I can’t belief I didn’t read so many of these…..

It’s kinda sad. 

But they have to go.

My life is clogged in this area.

I will keep following my intuition and let you know where it leads me.

Grade Shool Memories

The first day of kindergarten I cried and cried when my mom left. The teachers told me not to cry. On the way home my mom told me not to cry.

In first grade we lived with my grandma while our house was being built. The two boys that lived next to my grandma chased me home from school a lot. I was scared to walk home. My mom told me a couple of years ago she knew but did nothing to help me. She didn’t wanted to upset my grandma’s neighbor.

The 2nd half of first grade i started at a new school. I didn’t fit in. The popular girls made fun of me. They didn’t like my hair or my voice. The other girls had their own groups.

I didn’t tell anyone. I didn’t think anyone would help or be my friend.

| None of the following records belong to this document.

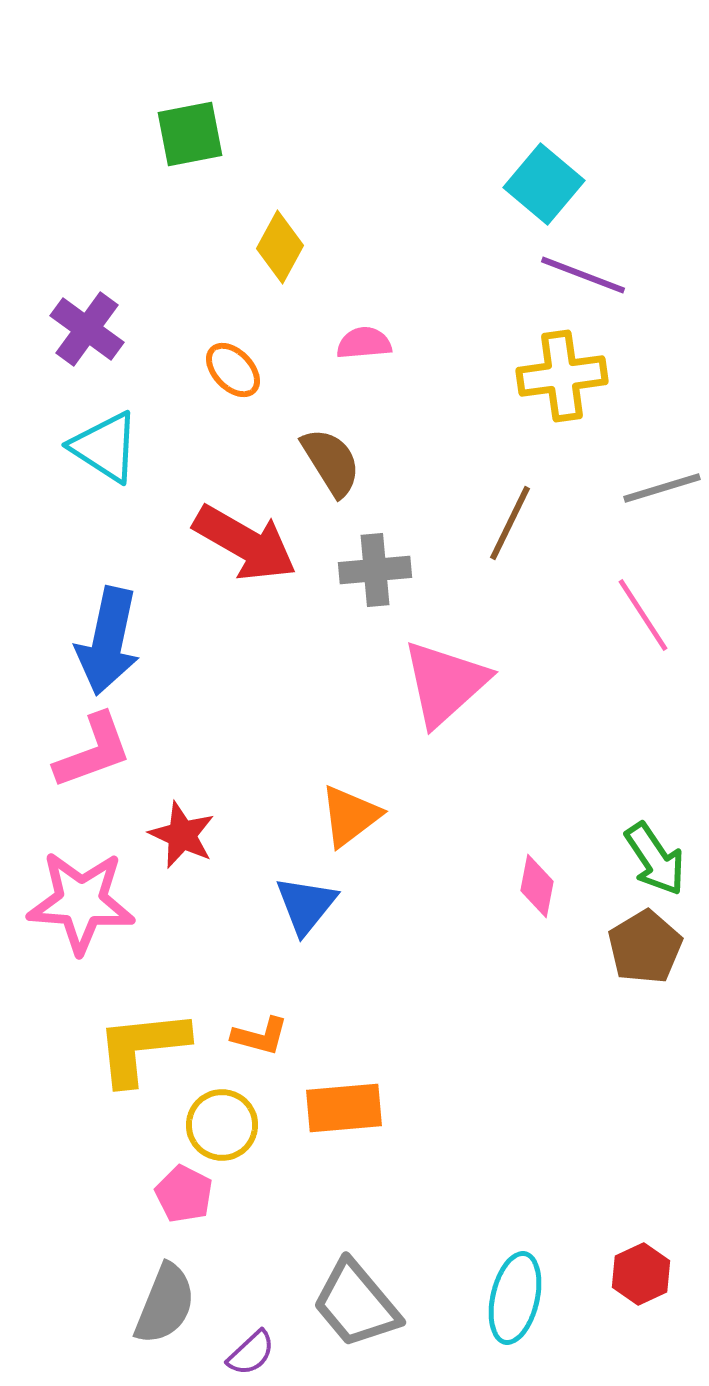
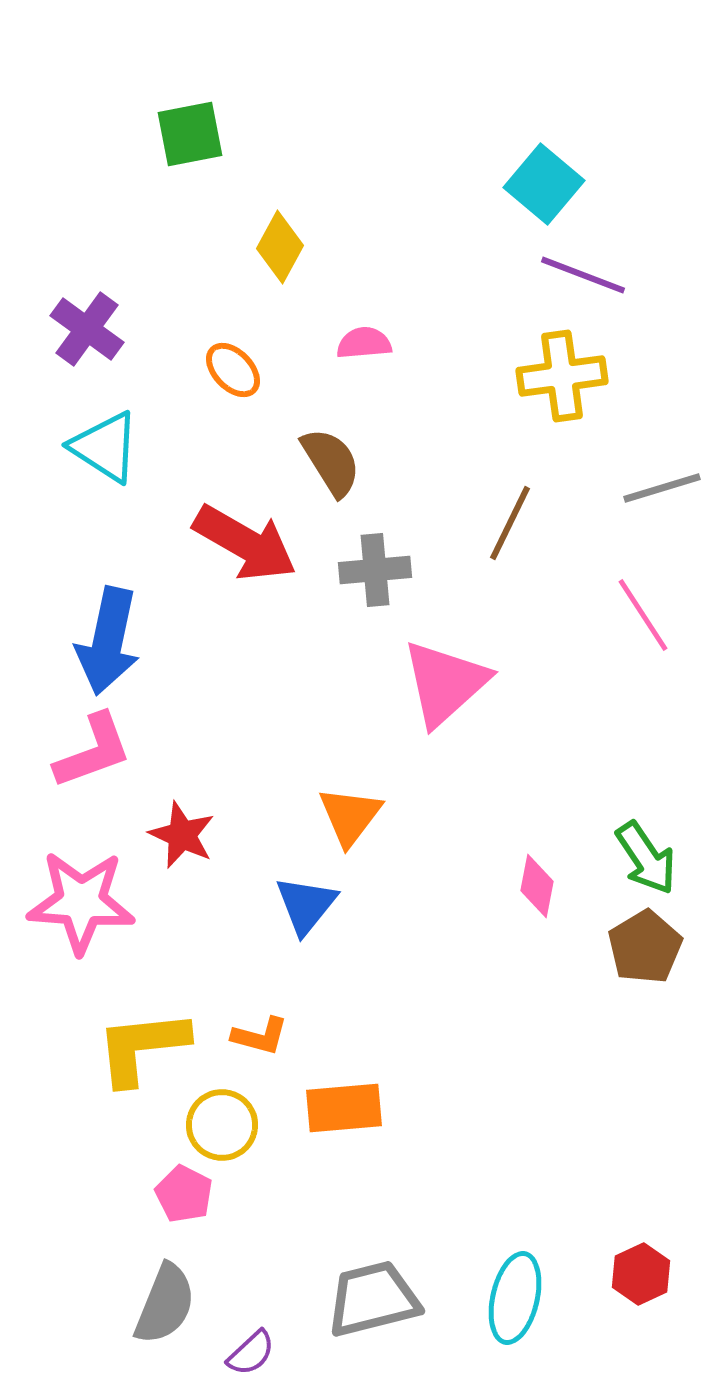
orange triangle: rotated 16 degrees counterclockwise
green arrow: moved 9 px left, 1 px up
gray trapezoid: moved 17 px right, 5 px up; rotated 116 degrees clockwise
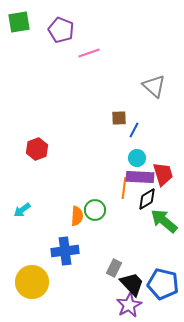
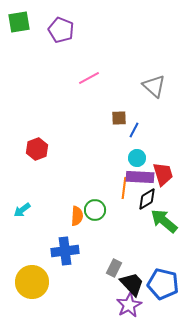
pink line: moved 25 px down; rotated 10 degrees counterclockwise
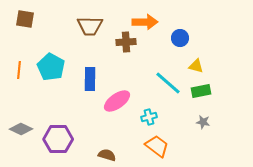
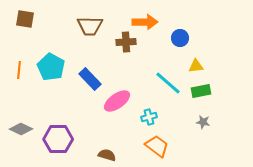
yellow triangle: rotated 21 degrees counterclockwise
blue rectangle: rotated 45 degrees counterclockwise
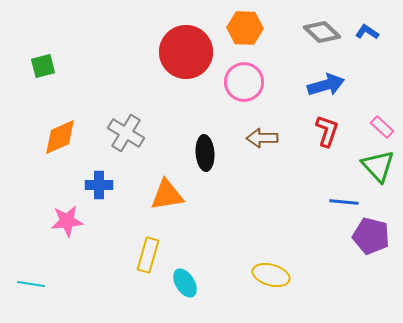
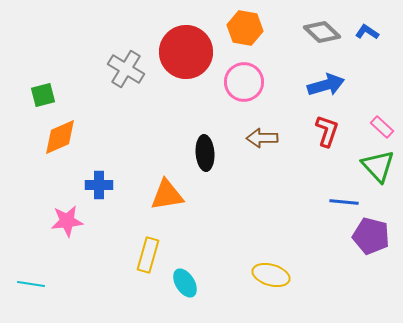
orange hexagon: rotated 8 degrees clockwise
green square: moved 29 px down
gray cross: moved 64 px up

So I stayed alone.

Fast forward 50 years.

I feel I am kinda in this situation now. 40 years old women acting like they are in grade school and I am on the outside.

And all of these feelings from grade school are coming to the surface. As I feel them I am letting them go.

I am not telling you this to feel sorry for me as we all have our own stories of being bullied.

All summer I have felt like the odd man out and I couldn’t figure out why. When I was with these women I felt we were in grade school but I didn’t know why.

My intuition kept telling me to trust my feelings.

I tried to keep to myself. Observing the situation while wondering why I felt the way I did. I didn’t understand why I felt the way I did.

Until tonight.

It’s 4 am and I have been laying in bed with my pup. I don’t feel good. Sinus infection. Yucky stomach. I can’t sleep. Too hot. Can’t get comfy.

And out of nowhere these memories come to the surface and suddenly everything makes sense.

In grade school I never felt anyone would help me so I didn’t share I was being bullied. I just took it.

Now I know why I’ve stayed on the outside of the three women. Some of the situations feel like experiences I had grade school.

I have to remind myself it’s different this time. I am in charge. Of myself. Of the situation. Of the way I act. I can walk away.

I’ve been telling myself all summer that I am too old for their behavior. Now I know why.

I don’t need their validation. I am worthy.

I am fine by myself and I enjoy my own company.

It’s nice to understand why I feel the way I do.

I am grateful for the opportunity to let go of all of the hurtful grade school memories that i have been carrying around with me.

They do not define me. I define myself.

I can trust myself and my feelings.

It’s ok to be me no matter what others think.

I am me and I can move forward whether they like what I do or not.

I am fine the way I am.

Thanks for reading my 4 am ramblings.

I feel better. Maybe I am sick so that these feelings could come to the surface and that part of myself can start to heal.

If we don’t heal those areas we will always be in the same place and not beilable to move forward.

Thank you f, w and g for helping me set myself free.